§ What is being asked: In the records below, find the line with "nuestro protagonista, fue" and the line with "distintas entidades bancarias". Print both exactly, along with every line between them, and no other line.

====== The data ======

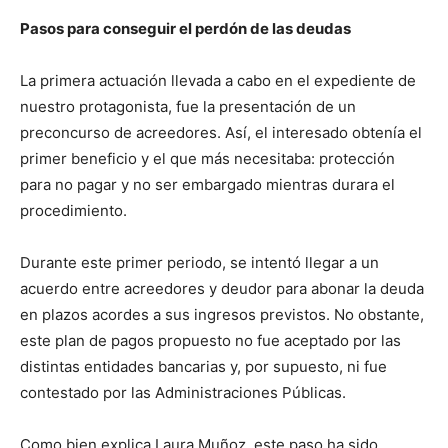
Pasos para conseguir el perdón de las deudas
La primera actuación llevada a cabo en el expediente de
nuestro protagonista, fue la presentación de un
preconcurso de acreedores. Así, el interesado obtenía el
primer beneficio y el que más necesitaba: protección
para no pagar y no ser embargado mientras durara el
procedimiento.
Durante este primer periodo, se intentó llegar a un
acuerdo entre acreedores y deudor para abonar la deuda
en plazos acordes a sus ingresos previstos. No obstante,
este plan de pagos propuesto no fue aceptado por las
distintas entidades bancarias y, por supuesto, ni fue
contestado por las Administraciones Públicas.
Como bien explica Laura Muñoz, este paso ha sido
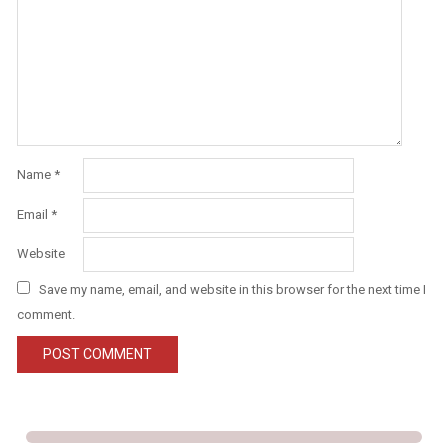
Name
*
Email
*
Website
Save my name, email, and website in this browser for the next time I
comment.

======
====== The data ======

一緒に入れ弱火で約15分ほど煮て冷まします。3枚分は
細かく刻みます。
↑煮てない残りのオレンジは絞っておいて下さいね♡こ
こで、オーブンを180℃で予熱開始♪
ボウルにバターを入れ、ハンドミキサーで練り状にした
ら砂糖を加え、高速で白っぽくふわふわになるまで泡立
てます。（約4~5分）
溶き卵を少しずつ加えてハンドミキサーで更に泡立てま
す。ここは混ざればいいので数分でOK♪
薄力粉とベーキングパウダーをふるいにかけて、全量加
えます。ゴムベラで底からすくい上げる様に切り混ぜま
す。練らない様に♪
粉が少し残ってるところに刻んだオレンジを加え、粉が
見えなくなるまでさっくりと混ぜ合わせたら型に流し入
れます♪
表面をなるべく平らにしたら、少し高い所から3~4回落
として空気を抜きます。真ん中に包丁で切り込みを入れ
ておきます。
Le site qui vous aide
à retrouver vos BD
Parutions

======

§ Result of the task:
nuestro protagonista, fue la presentación de un
preconcurso de acreedores. Así, el interesado obtenía el
primer beneficio y el que más necesitaba: protección
para no pagar y no ser embargado mientras durara el
procedimiento.
Durante este primer periodo, se intentó llegar a un
acuerdo entre acreedores y deudor para abonar la deuda
en plazos acordes a sus ingresos previstos. No obstante,
este plan de pagos propuesto no fue aceptado por las
distintas entidades bancarias y, por supuesto, ni fue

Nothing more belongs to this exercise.